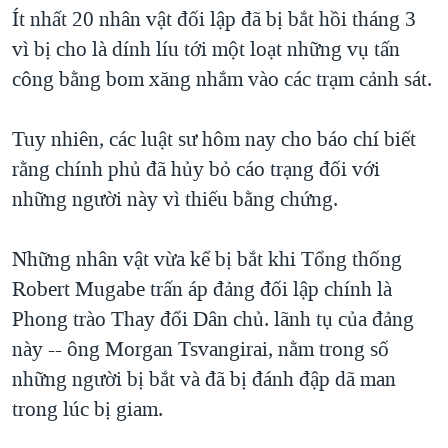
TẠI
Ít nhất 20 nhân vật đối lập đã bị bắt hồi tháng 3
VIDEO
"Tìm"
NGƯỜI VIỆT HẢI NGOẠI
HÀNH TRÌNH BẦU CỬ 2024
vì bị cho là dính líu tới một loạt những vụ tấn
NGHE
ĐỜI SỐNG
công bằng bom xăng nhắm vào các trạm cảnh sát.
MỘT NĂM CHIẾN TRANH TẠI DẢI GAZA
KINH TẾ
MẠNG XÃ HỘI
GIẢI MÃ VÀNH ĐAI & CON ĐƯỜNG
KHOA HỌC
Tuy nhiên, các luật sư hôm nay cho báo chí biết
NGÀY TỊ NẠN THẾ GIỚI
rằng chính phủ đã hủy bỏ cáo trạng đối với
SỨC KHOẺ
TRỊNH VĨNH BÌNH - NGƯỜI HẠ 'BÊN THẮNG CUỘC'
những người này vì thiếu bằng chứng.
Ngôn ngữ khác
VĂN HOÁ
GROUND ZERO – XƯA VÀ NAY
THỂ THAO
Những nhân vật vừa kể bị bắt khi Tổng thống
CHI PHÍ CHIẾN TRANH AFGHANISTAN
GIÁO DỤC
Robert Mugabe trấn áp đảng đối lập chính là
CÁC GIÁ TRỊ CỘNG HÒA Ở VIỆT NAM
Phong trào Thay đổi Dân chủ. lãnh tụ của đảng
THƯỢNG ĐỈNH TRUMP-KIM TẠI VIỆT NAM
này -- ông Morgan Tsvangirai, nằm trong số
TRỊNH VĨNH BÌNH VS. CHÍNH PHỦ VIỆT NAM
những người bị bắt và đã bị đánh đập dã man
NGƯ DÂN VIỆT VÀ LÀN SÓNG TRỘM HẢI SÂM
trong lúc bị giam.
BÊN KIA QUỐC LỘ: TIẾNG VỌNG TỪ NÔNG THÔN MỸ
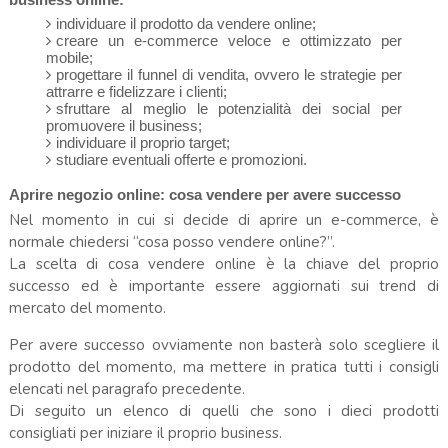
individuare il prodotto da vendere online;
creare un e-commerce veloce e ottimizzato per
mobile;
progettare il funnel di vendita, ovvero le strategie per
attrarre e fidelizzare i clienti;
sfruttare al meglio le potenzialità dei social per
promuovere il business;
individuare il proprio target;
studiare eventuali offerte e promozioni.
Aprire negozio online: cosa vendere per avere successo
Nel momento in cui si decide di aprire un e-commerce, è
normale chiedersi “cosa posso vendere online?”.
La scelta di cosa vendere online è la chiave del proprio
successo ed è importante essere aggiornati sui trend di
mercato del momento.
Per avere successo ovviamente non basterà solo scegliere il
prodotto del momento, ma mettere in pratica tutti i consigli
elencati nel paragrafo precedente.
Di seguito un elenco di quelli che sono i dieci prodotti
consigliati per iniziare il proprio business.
————
YOUR ASSIGNMENT: What lines above contain the string "nhân"? Copy all of them.

WRITTEN SOLUTION:
Ít nhất 20 nhân vật đối lập đã bị bắt hồi tháng 3
Những nhân vật vừa kể bị bắt khi Tổng thống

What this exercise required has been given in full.